GR 80078; (May, 1993) (Digest)
G.R. No. 80078 May 18, 1993
ATOK FINANCE CORPORATION, petitioner, vs. COURT OF APPEALS, SANYU CHEMICAL CORPORATION, DANILO E. ARRIETA, NENITA B. ARRIETA, PABLITO BERMUNDO and LEOPOLDO HALILI, respondents.
FACTS
On July 27, 1979, private respondent Sanyu Chemical Corporation, as principal, along with Sanyu Trading Corporation and its individual stockholders (spouses Danilo E. Arrieta and Nenita B. Arrieta, Pablito Bermundo, and Leopoldo Halili) as sureties, executed a Continuing Suretyship Agreement in favor of petitioner Atok Finance Corporation. The agreement unconditionally guaranteed the payment of any and all indebtedness of Sanyu Chemical to Atok Finance, defining “indebtedness” in its most comprehensive sense. It was a continuing suretyship binding upon the sureties’ heirs and assigns.
On November 27, 1981, Sanyu Chemical assigned its trade receivables to Atok Finance for P105,000.00 under a Deed of Assignment, wherein Sanyu Chemical warranted the receivables’ validity and assumed immediate liability for any violation of the warranties. Additional receivables were later assigned.

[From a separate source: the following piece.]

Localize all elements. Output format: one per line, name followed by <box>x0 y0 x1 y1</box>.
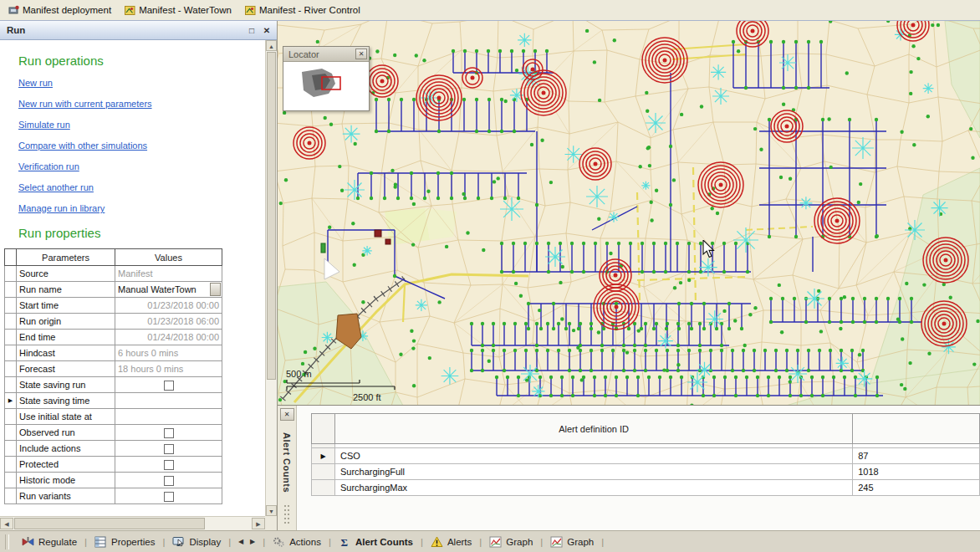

When Sanyu Chemical failed to collect and remit the amounts due, Atok Finance filed a collection suit. The trial court ruled in favor of Atok Finance, ordering the defendants to pay jointly and severally. Private respondents appealed to the then Intermediate Appellate Court (IAC), but their appeal was dismissed for failure to file an appeal brief. After entry of judgment, Atok Finance secured a writ of execution. Private respondents then filed a Petition for Relief from Judgment with the Court of Appeals, which was granted. Subsequently, the Court of Appeals reversed the trial court’s decision, holding the Continuing Suretyship Agreement void for lack of a principal obligation at the time of its execution and ruling that the action had prescribed under Article 1629 of the Civil Code.
ISSUE
1. Whether the Court of Appeals erred in granting the Petition for Relief from Judgment.
2. Whether the Continuing Suretyship Agreement is valid despite being executed prior to the principal obligations it guaranteed.
3. Whether Atok Finance’s cause of action had prescribed.
RULING
1. Yes. The Supreme Court found that the Court of Appeals’ 15th Division acted without jurisdiction and with grave abuse of discretion in granting the Petition for Relief from Judgment. The proper remedy for the private respondents after the IAC’s Third Division dismissed their appeal was a petition for certiorari under Rule 65, not a petition for relief under Rule 38. The grant of relief constituted an improper interference with a final and executory judgment.
2. Yes. The Continuing Suretyship Agreement is valid. A suretyship can be given to secure future debts even if the principal obligation does not yet exist at the time of the suretyship’s execution. The agreement expressly covered indebtedness “heretofore, now or hereafter made, incurred or created.” This is recognized under Article 2053 of the Civil Code.
3. No. The cause of action had not prescribed. The action was based on the Deed of Assignment, not on the assigned receivables themselves. The Deed created a direct obligation for Sanyu Chemical to pay Atok Finance if the warranties were breached. The ten-year prescriptive period for written contracts under Article 1144 of the Civil Code applied, not the shorter period under Article 1629. The action was filed well within ten years from the assignment.
The Supreme Court REVERSED and SET ASIDE the Decision of the Court of Appeals. It REINSTATED the trial court’s Decision, with the MODIFICATION that the penalty charge was reduced equitably to eighteen percent (18%) per annum.